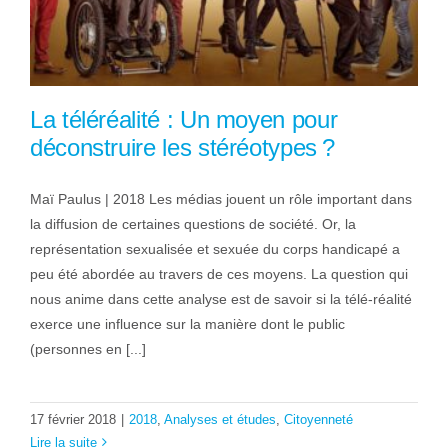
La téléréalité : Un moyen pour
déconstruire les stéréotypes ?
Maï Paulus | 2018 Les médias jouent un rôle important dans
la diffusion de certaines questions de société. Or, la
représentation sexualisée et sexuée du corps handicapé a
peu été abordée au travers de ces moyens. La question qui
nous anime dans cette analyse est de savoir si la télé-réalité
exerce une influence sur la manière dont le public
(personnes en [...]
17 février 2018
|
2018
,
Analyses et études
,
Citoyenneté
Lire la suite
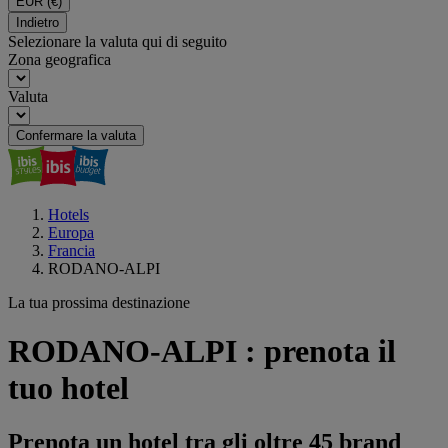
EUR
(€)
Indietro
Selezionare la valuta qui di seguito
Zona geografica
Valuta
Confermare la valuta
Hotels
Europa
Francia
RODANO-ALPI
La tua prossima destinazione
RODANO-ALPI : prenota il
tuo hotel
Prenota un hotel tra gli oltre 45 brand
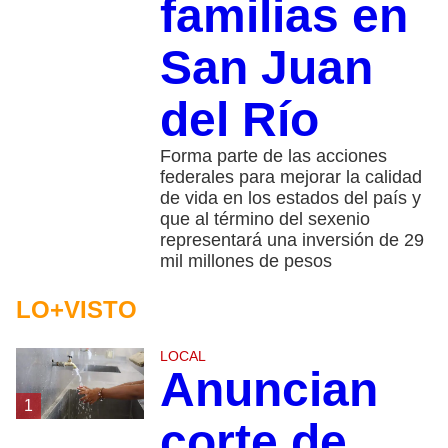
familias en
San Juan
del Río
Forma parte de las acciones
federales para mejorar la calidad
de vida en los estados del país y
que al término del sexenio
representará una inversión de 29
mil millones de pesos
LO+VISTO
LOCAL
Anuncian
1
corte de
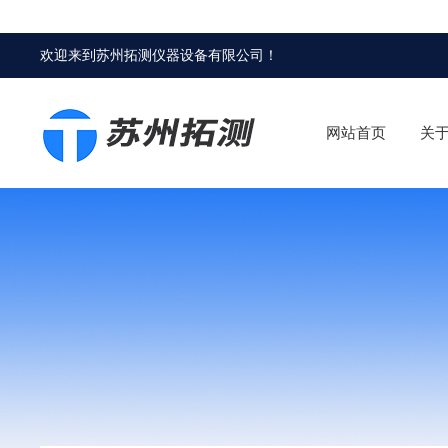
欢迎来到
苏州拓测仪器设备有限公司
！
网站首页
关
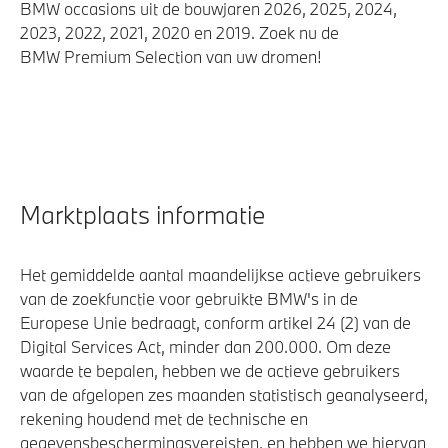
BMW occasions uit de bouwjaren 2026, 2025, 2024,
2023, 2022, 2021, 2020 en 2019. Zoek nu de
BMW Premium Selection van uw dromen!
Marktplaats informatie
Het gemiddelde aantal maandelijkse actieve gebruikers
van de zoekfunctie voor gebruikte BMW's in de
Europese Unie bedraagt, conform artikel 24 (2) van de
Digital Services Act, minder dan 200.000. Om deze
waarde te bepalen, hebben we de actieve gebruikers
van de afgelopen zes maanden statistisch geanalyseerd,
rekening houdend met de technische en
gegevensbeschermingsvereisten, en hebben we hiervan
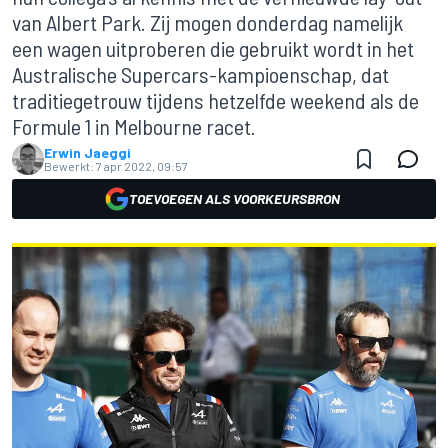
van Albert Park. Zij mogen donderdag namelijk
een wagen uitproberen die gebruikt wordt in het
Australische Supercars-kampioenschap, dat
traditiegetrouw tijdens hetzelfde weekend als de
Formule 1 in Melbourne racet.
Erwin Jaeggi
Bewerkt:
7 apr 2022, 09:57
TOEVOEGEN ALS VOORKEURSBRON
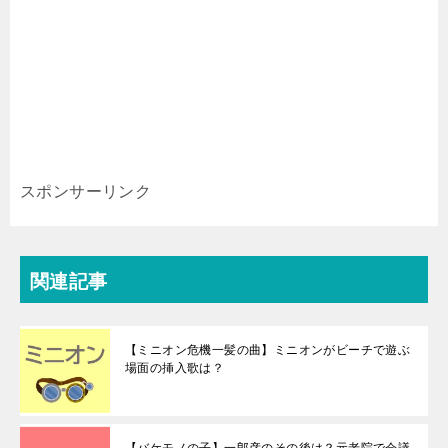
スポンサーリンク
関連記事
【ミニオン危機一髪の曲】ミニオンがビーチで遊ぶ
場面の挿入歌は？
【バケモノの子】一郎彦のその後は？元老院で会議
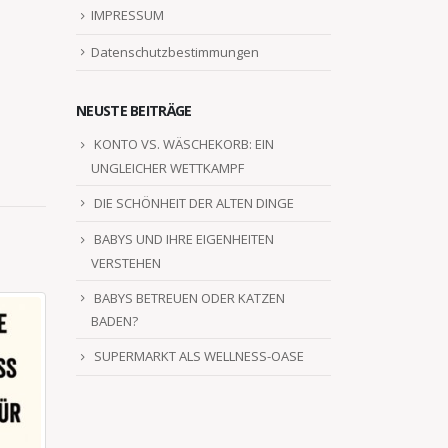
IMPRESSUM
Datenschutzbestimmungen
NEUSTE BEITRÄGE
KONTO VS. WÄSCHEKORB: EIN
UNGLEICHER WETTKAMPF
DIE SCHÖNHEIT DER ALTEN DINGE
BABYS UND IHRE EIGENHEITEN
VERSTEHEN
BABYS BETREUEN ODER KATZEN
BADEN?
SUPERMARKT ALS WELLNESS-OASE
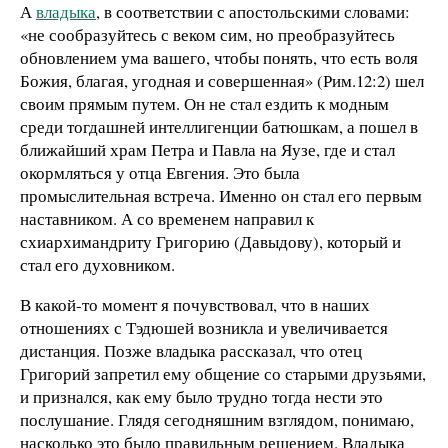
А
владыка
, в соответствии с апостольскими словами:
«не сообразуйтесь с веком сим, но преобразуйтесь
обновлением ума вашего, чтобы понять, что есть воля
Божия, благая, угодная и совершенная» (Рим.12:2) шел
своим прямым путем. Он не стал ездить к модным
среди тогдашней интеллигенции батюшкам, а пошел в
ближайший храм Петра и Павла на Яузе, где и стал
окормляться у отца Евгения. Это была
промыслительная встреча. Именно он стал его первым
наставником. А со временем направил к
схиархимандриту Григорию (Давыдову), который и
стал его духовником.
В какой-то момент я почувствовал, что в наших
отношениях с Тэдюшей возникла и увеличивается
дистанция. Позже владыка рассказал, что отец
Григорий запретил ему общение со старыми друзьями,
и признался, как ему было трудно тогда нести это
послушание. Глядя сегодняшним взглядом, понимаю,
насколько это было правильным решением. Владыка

WHAT THE EXERCISE ASKS
Going through the records above line by line, transcribe each one exactly and skip any pictures.

EXPECTED OUTPUT
La téléréalité : Un moyen pour
déconstruire les stéréotypes ?
Maï Paulus | 2018 Les médias jouent un rôle important dans
la diffusion de certaines questions de société. Or, la
représentation sexualisée et sexuée du corps handicapé a
peu été abordée au travers de ces moyens. La question qui
nous anime dans cette analyse est de savoir si la télé-réalité
exerce une influence sur la manière dont le public
(personnes en [...]
17 février 2018
|
2018
,
Analyses et études
,
Citoyenneté
Lire la suite
EUR
(€)
Indietro
Selezionare la valuta qui di seguito
Zona geografica
Valuta
Confermare la valuta
Hotels
Europa
Francia
RODANO-ALPI
La tua prossima destinazione
RODANO-ALPI : prenota il
tuo hotel
Prenota un hotel tra gli oltre 45 brand
familias en
San Juan
del Río
Forma parte de las acciones
federales para mejorar la calidad
de vida en los estados del país y
que al término del sexenio
representará una inversión de 29
mil millones de pesos
LO+VISTO
LOCAL
Anuncian
1
corte de
欢迎来到
苏州拓测仪器设备有限公司
！
网站首页
关
BMW occasions uit de bouwjaren 2026, 2025, 2024,
2023, 2022, 2021, 2020 en 2019. Zoek nu de
BMW Premium Selection van uw dromen!
Marktplaats informatie
Het gemiddelde aantal maandelijkse actieve gebruikers
van de zoekfunctie voor gebruikte BMW's in de
Europese Unie bedraagt, conform artikel 24 (2) van de
Digital Services Act, minder dan 200.000. Om deze
waarde te bepalen, hebben we de actieve gebruikers
van de afgelopen zes maanden statistisch geanalyseerd,
rekening houdend met de technische en
gegevensbeschermingsvereisten, en hebben we hiervan
van Albert Park. Zij mogen donderdag namelijk
een wagen uitproberen die gebruikt wordt in het
Australische Supercars-kampioenschap, dat
traditiegetrouw tijdens hetzelfde weekend als de
Formule 1 in Melbourne racet.
Erwin Jaeggi
Bewerkt:
7 apr 2022, 09:57
TOEVOEGEN ALS VOORKEURSBRON
スポンサーリンク
関連記事
【ミニオン危機一髪の曲】ミニオンがビーチで遊ぶ
場面の挿入歌は？
【バケモノの子】一郎彦のその後は？元老院で会議
IMPRESSUM
Datenschutzbestimmungen
NEUSTE BEITRÄGE
KONTO VS. WÄSCHEKORB: EIN
UNGLEICHER WETTKAMPF
DIE SCHÖNHEIT DER ALTEN DINGE
BABYS UND IHRE EIGENHEITEN
VERSTEHEN
BABYS BETREUEN ODER KATZEN
BADEN?
SUPERMARKT ALS WELLNESS-OASE
А
владыка
, в соответствии с апостольскими словами:
«не сообразуйтесь с веком сим, но преобразуйтесь
обновлением ума вашего, чтобы понять, что есть воля
Божия, благая, угодная и совершенная» (Рим.12:2) шел
своим прямым путем. Он не стал ездить к модным
среди тогдашней интеллигенции батюшкам, а пошел в
ближайший храм Петра и Павла на Яузе, где и стал
окормляться у отца Евгения. Это была
промыслительная встреча. Именно он стал его первым
наставником. А со временем направил к
схиархимандриту Григорию (Давыдову), который и
стал его духовником.
В какой-то момент я почувствовал, что в наших
отношениях с Тэдюшей возникла и увеличивается
дистанция. Позже владыка рассказал, что отец
Григорий запретил ему общение со старыми друзьями,
и признался, как ему было трудно тогда нести это
послушание. Глядя сегодняшним взглядом, понимаю,
насколько это было правильным решением. Владыка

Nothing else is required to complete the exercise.